Every entry is to be set down a second time, precisely as written.

(Stored data entries)
--------------------------------------------------

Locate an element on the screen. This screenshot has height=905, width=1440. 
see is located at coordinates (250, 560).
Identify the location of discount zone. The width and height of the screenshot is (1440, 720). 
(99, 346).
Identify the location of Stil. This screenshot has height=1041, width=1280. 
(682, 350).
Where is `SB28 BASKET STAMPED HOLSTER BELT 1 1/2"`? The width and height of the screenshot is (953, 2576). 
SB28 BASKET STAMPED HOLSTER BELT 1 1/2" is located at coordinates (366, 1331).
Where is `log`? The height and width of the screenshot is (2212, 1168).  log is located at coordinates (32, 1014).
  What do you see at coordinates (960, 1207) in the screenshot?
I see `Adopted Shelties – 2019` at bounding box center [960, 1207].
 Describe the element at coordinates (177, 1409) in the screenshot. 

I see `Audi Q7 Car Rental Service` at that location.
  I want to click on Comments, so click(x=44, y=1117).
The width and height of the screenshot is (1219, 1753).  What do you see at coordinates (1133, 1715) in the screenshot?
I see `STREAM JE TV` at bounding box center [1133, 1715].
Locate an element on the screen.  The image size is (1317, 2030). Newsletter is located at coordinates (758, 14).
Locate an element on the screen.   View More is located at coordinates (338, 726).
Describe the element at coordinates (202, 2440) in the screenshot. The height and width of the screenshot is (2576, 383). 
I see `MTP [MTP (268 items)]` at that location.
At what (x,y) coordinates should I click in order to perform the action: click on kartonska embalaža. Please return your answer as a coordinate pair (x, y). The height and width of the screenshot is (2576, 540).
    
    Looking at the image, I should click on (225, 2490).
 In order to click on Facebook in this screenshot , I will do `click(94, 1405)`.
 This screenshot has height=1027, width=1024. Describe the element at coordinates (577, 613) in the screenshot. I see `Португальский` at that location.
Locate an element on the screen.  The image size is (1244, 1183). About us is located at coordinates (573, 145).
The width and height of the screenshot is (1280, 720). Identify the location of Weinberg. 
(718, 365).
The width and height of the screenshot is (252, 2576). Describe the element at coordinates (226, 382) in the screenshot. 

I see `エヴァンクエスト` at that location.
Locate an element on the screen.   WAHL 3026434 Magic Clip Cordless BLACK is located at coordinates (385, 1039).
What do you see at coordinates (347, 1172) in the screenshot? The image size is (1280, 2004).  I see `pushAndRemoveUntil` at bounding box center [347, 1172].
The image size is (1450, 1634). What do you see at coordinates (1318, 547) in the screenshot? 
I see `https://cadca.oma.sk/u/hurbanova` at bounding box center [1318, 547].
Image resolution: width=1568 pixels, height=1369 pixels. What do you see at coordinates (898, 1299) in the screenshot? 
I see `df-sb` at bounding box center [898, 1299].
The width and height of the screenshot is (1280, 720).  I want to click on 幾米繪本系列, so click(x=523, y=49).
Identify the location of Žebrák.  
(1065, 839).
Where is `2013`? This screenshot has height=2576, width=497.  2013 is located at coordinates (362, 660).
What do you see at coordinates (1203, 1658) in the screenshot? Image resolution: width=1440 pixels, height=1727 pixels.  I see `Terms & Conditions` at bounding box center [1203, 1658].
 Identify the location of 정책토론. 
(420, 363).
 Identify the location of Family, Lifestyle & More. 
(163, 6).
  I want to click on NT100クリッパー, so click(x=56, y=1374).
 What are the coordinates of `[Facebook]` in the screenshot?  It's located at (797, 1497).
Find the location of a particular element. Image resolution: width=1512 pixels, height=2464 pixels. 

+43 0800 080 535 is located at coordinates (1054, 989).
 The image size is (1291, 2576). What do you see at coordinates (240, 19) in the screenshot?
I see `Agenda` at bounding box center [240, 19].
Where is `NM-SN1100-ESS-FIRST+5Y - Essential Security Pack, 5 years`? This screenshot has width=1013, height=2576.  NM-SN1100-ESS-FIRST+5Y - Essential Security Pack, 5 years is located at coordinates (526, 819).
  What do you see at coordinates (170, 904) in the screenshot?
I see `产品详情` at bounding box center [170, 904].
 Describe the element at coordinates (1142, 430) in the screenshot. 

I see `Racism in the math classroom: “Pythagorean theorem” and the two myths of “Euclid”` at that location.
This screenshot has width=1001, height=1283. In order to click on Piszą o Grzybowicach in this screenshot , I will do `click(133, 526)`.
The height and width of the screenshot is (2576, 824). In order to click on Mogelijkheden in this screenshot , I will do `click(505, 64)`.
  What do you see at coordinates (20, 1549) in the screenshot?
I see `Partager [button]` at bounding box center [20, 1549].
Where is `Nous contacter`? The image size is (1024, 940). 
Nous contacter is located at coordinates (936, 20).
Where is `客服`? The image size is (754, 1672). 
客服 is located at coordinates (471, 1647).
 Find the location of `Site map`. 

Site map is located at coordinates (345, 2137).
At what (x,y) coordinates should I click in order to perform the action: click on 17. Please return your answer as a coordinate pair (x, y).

--------------------------------------------------

### Response area
Locate an element on the screen. This screenshot has height=905, width=1440. 
see is located at coordinates (250, 560).
Identify the location of discount zone. The width and height of the screenshot is (1440, 720). 
(99, 346).
Identify the location of Stil. This screenshot has height=1041, width=1280. 
(682, 350).
Where is `SB28 BASKET STAMPED HOLSTER BELT 1 1/2"`? The width and height of the screenshot is (953, 2576). 
SB28 BASKET STAMPED HOLSTER BELT 1 1/2" is located at coordinates (366, 1331).
Where is `log`? The height and width of the screenshot is (2212, 1168).  log is located at coordinates (32, 1014).
  What do you see at coordinates (960, 1207) in the screenshot?
I see `Adopted Shelties – 2019` at bounding box center [960, 1207].
 Describe the element at coordinates (177, 1409) in the screenshot. 

I see `Audi Q7 Car Rental Service` at that location.
  I want to click on Comments, so click(x=44, y=1117).
The width and height of the screenshot is (1219, 1753).  What do you see at coordinates (1133, 1715) in the screenshot?
I see `STREAM JE TV` at bounding box center [1133, 1715].
Locate an element on the screen.  The image size is (1317, 2030). Newsletter is located at coordinates (758, 14).
Locate an element on the screen.   View More is located at coordinates (338, 726).
Describe the element at coordinates (202, 2440) in the screenshot. The height and width of the screenshot is (2576, 383). 
I see `MTP [MTP (268 items)]` at that location.
At what (x,y) coordinates should I click in order to perform the action: click on kartonska embalaža. Please return your answer as a coordinate pair (x, y). The height and width of the screenshot is (2576, 540).
    
    Looking at the image, I should click on (225, 2490).
 In order to click on Facebook in this screenshot , I will do `click(94, 1405)`.
 This screenshot has height=1027, width=1024. Describe the element at coordinates (577, 613) in the screenshot. I see `Португальский` at that location.
Locate an element on the screen.  The image size is (1244, 1183). About us is located at coordinates (573, 145).
The width and height of the screenshot is (1280, 720). Identify the location of Weinberg. 
(718, 365).
The width and height of the screenshot is (252, 2576). Describe the element at coordinates (226, 382) in the screenshot. 

I see `エヴァンクエスト` at that location.
Locate an element on the screen.   WAHL 3026434 Magic Clip Cordless BLACK is located at coordinates (385, 1039).
What do you see at coordinates (347, 1172) in the screenshot? The image size is (1280, 2004).  I see `pushAndRemoveUntil` at bounding box center [347, 1172].
The image size is (1450, 1634). What do you see at coordinates (1318, 547) in the screenshot? 
I see `https://cadca.oma.sk/u/hurbanova` at bounding box center [1318, 547].
Image resolution: width=1568 pixels, height=1369 pixels. What do you see at coordinates (898, 1299) in the screenshot? 
I see `df-sb` at bounding box center [898, 1299].
The width and height of the screenshot is (1280, 720).  I want to click on 幾米繪本系列, so click(x=523, y=49).
Identify the location of Žebrák.  
(1065, 839).
Where is `2013`? This screenshot has height=2576, width=497.  2013 is located at coordinates (362, 660).
What do you see at coordinates (1203, 1658) in the screenshot? Image resolution: width=1440 pixels, height=1727 pixels.  I see `Terms & Conditions` at bounding box center [1203, 1658].
 Identify the location of 정책토론. 
(420, 363).
 Identify the location of Family, Lifestyle & More. 
(163, 6).
  I want to click on NT100クリッパー, so click(x=56, y=1374).
 What are the coordinates of `[Facebook]` in the screenshot?  It's located at (797, 1497).
Find the location of a particular element. Image resolution: width=1512 pixels, height=2464 pixels. 

+43 0800 080 535 is located at coordinates (1054, 989).
 The image size is (1291, 2576). What do you see at coordinates (240, 19) in the screenshot?
I see `Agenda` at bounding box center [240, 19].
Where is `NM-SN1100-ESS-FIRST+5Y - Essential Security Pack, 5 years`? This screenshot has width=1013, height=2576.  NM-SN1100-ESS-FIRST+5Y - Essential Security Pack, 5 years is located at coordinates (526, 819).
  What do you see at coordinates (170, 904) in the screenshot?
I see `产品详情` at bounding box center [170, 904].
 Describe the element at coordinates (1142, 430) in the screenshot. 

I see `Racism in the math classroom: “Pythagorean theorem” and the two myths of “Euclid”` at that location.
This screenshot has width=1001, height=1283. In order to click on Piszą o Grzybowicach in this screenshot , I will do `click(133, 526)`.
The height and width of the screenshot is (2576, 824). In order to click on Mogelijkheden in this screenshot , I will do `click(505, 64)`.
  What do you see at coordinates (20, 1549) in the screenshot?
I see `Partager [button]` at bounding box center [20, 1549].
Where is `Nous contacter`? The image size is (1024, 940). 
Nous contacter is located at coordinates (936, 20).
Where is `客服`? The image size is (754, 1672). 
客服 is located at coordinates (471, 1647).
 Find the location of `Site map`. 

Site map is located at coordinates (345, 2137).
At what (x,y) coordinates should I click in order to perform the action: click on 17. Please return your answer as a coordinate pair (x, y).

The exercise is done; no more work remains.